A federal appeals court announced that it will hear oral arguments on December 11 on whether a groundbreaking climate change lawsuit brought by 21 children and young adults against the Trump administration can proceed to trial.
A trial date of Feb. 5, 2018, in Eugene, Oregon had been set by a lower federal court in the lawsuit, Juliana et al v. United States.
But in July, the Ninth Circuit Court of Appeals in San Francisco paused the lawsuit after the Trump administration filed a petition asking it to review the lower court's decision to allow the case to go to trial. The Department of Justice contended in its petition that proceeding with the case would launch a discovery process that would be onerous to the federal government.
Filed in 2015, Juliana et al v. United States seeks sweeping changes in federal climate efforts and in government programs that subsidize or foster the development of fossil fuels. A trial would mean that decades of federal policy on fossil fuels and climate change—including information that had previously been unknown or hidden—could come to light through discovery and be subject to public scrutiny even before the court renders a decision. The suit was brought by Our Children's Trust, an environmental advocacy group.
The country's most powerful fossil fuel lobbies, which had voluntarily intervened in the case and fought to have it dismissed, took the unusual step earlier this year of asking a federal judge for permission to withdraw from the lawsuit. A judge granted their request.
The Justice Department declined to comment on the latest development.
Julia Olson, co-counsel for plaintiffs and executive director of Our Children's Trust, said she welcomed the decision to argue the case before the appeals court.
The lawsuit is based on a legal concept called the public trust doctrine, which argues that the government holds resources such as land, water or fisheries in trust for its citizens. Climate litigators contend that the government is a trustee of the atmosphere, too. The doctrine's power flows from the Fifth, Ninth and Tenth Amendments, and the Vesting, Posterity and Nobility Clauses of the Constitution, according to the plaintiffs.
In 2015, plaintiffs in the Netherlands, South Africa and Pakistan, as well as Massachusetts and Washington state, won similar human rights or constitutional cases that force authorities to more aggressively cut carbon emissions.

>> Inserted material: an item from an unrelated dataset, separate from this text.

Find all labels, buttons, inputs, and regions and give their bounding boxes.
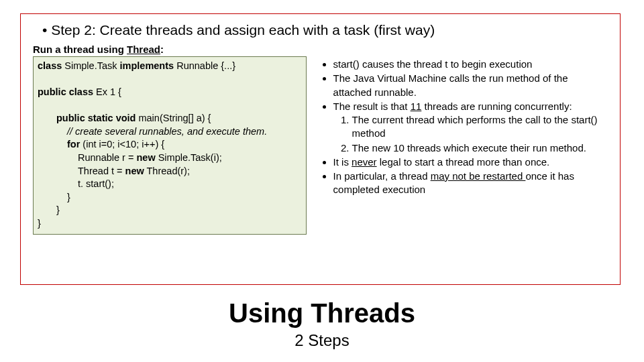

The plaintiffs in Juliana argue that the federal government has known for at least 50 years that combustion of fossil fuels adds carbon dioxide to the atmosphere and changes the climate. Because it chose not to limit fossil fuel use and cut greenhouse gases, the government violated the plaintiffs' right to protection from environmental degradation under the trust doctrine, the suit alleges.
Federal Judge Ann Aiken of the Oregon District will hear the case if the appeals court allows it to go to trial. Aiken and a colleague filed a letter with the appeals court that said they do not believe the federal government would be "irreversibly damaged" by the discovery process, and that the lawsuit is "a complex case involving vital interests on both sides."